Another Hugo award nominee. A young girl, January, lives in a large mansion as the ”ward” of a peculiar gentleman collector. Her father works for the same millionaire and seeks out curious items all around the world and spends most of his time traveling. The girl is colored and no one never can guess her actual heritage as she apparently has an unusual exotic look; her father is black. As a small girl, she once found a door that seemed to go to another world. As she told her ”guardian” about it he reacted it to it pretty heavily, and told her to forget such imaginary nonsense, and started to raise her as a “real” lady with proper manners. She wasn’t allowed to play with her friend, a boy from a nearby village anymore either. Later the boy manages to give her a dog which grows up to be large and fiercely protective. She finds a book, which seems to tell about portals between different worlds. Soon after that, she gets bad news: her father is apparently dead, and her guardian might not be the nice old gentleman she thought…
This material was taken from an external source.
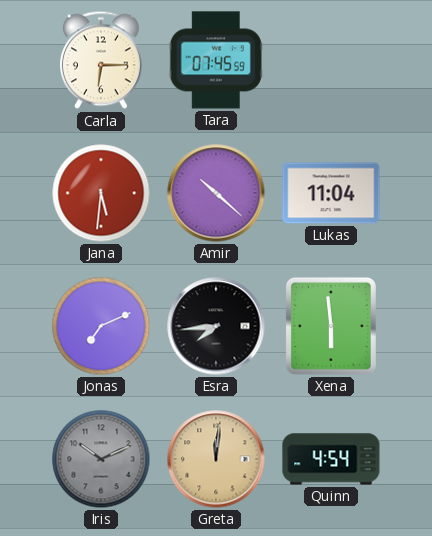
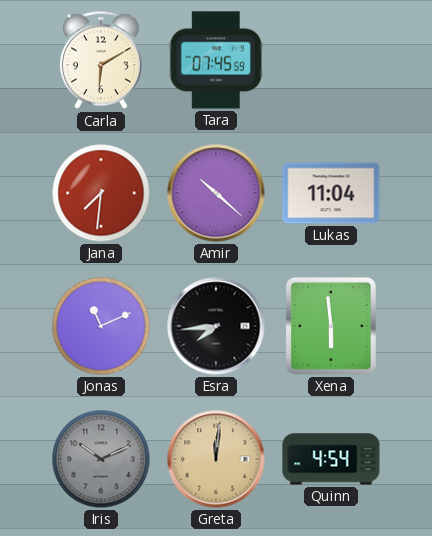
Carla: 6:15 -> 6:10
Jana: 5:31 -> 7:31
Jonas: 7:11 -> 11:11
A well written exciting and even moving book. The plot was exciting, the book-inside-a-book device worked so well I was surprised, and the character of January was very well described and interesting. I was sad to find that there is no second part available or even announced. On the other hand, the story was wrapped up fairly well in this book. I am looking forward to the new adventures of January, as many doors were left open for many new adventures for January and her friends.